For sure, though, set a frame that allows an open and expansive conversation. Only then can you look at asking the sorts of questions that can unearth hidden assets.

What would you love to do, or to do more of at work?

This is a great question to ask people once the environment is right for them to open up about that with you. It links to the “Well/Different/Missing” concept.

A couple more:

  • What don’t you get to do at work that you’d love to do?
  • What do you feel you’d like to do less of? If you did less of that, what would that leave space for you to do more of?

Now, those three questions are all around work and “Well/Different/Missing”.

To go deeper in mining for hidden assets, and if you have created a space of openness and trust, ask people about their personal lives in the same vein, such as:

  • What do you love spending time on most outside work?
  • Do you have any passion projects where you invest time and energy to make a difference?
  • What skill have you learned or deepened outside of work in the last year?

There could be many more, the idea is to be curious and open in your questions and see where it flows.

One tip is to be careful about being too expansive about this. For example, if you ask “if time and money were no objects, what would you spend your life doing”, as this may disconnect the person from what may seem like a stretch (but is achievable) to something more “pie in the sky” and dreamlike.

The idea here is that you are genuinely curious about what drives and motivates people and, potentially, how their Ikigai (what they love and are good at in particular) could lead to them having hidden assets that they could use within your business as well as outside.

Personal Examples

Two from me that will both help you understand my own Ikigai, my “reason for being”, as well as to perhaps take those examples to illustrate how you may help team members do more of what they love at work and so unearth their hidden assets to their and your benefit.

First, I am a FINA Swim Referee. FINA is the world governing body of swimming. I have loved officiating at swim meets for many years, to the level that I committed over a decade ago to the process of learning and progressing to that level of international refereeing. I love that learning and I love most of all that I can then share those learnings to others while also having the opportunity to lead in a space different from my work environment. One of my most widely read posts ever is: “Leadership Lessons from a Swim Referee” which shares in depth about this. What I love most about that post is that it was picked up by multiple countries and shared with their national officials.

Second, I am someone who loves to learn new skills and see where they take me. Approaching two years ago I decided to listen to and act upon the voices (friends, colleagues as well as in my head!) that told me I should write more. I then committed to sharing learnings (of my own and curated from others) by writing daily on this site. I have already learned in many ways from this practice and am excited to see what will emerge over time (with the next step being to add a section to this site curating some core models I’ve both learned and developed myself, all under the theme “Open Leadership”.

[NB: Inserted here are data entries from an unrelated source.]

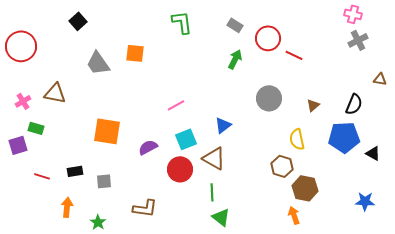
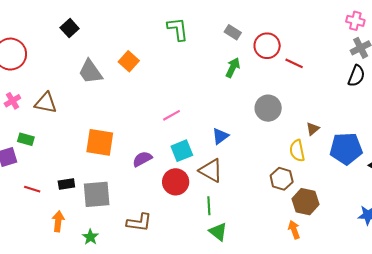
orange square: (135, 53) -> (129, 61), turned 36
pink cross: (23, 101) -> (12, 101), moved
black semicircle: (354, 104) -> (356, 76), moved
brown triangle: (313, 105) -> (313, 129), moved
gray square: (104, 181) -> (97, 194), size x1.8

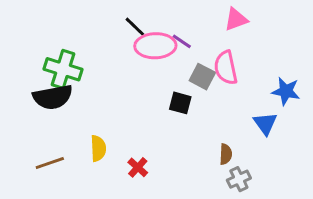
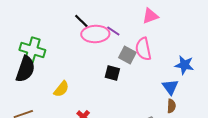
black semicircle: (53, 97) -> (25, 69), turned -60
yellow semicircle: (98, 148) -> (61, 89), moved, turned 42
brown semicircle: (226, 154) -> (171, 106), moved

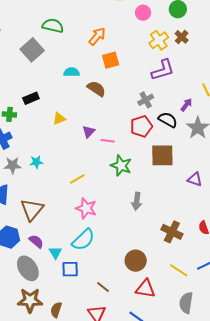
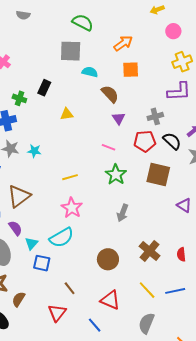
gray square: (32, 50) -> (71, 51), moved, turned 30
black rectangle: (31, 98) -> (44, 88), turned -56
purple triangle: (89, 132) -> (119, 118), moved, turned -32
brown circle: (136, 261) -> (108, 259), moved

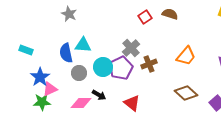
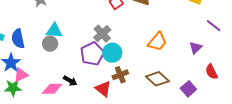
blue semicircle: (66, 53) -> (18, 39), moved
brown cross: (149, 64) -> (120, 75), moved
cyan circle: (103, 67) -> (112, 53), moved
gray circle: (79, 73) -> (50, 44), moved

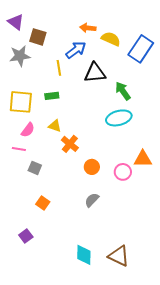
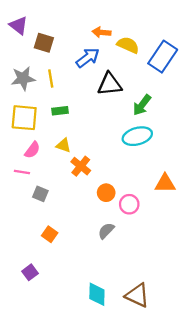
gray star: (20, 56) -> (23, 78), moved
yellow line: (59, 68) -> (51, 78), moved
green arrow: (123, 91) -> (142, 105), turned -108
pink circle: (123, 172) -> (129, 204), moved

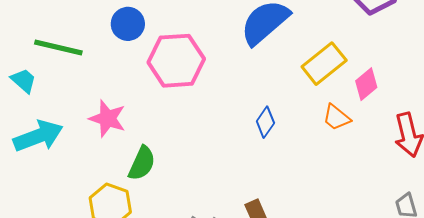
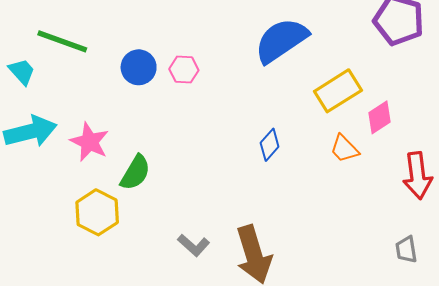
blue circle: (128, 24) -> (139, 67), moved
pink hexagon: (176, 61) -> (184, 70), size x0.5
pink star: (107, 119) -> (89, 142), moved

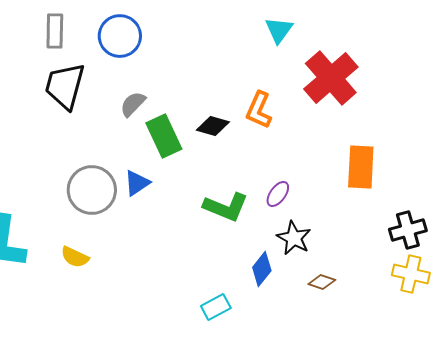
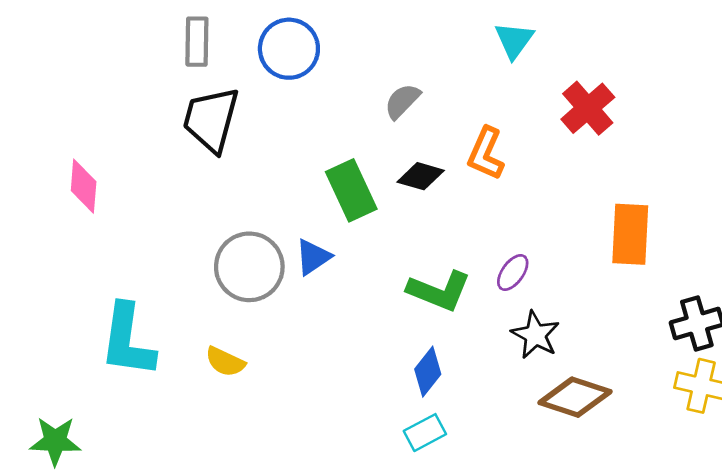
red cross: (331, 78) -> (588, 108), size x0.7
gray semicircle: (133, 104) -> (402, 101), moved
blue diamond: (262, 269) -> (428, 372), moved
brown diamond: (322, 282) -> (575, 397), size x1.8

Now, using my own stories, can you get a sense of my Ikigai, my “reason for being”?

If I was on your team in a particular role, having learned these things about me, what might you talk to me about doing more of, of doing things differently and doing things?

Good luck in unearthing the hidden assets in your people.

Oh, and perhaps start with yourself?

For that, a recommendation getting a coach to do that with and for you. We cannot truly see ourselves, far easier and quicker to have a specialist in listening and reflecting to do that for and with us.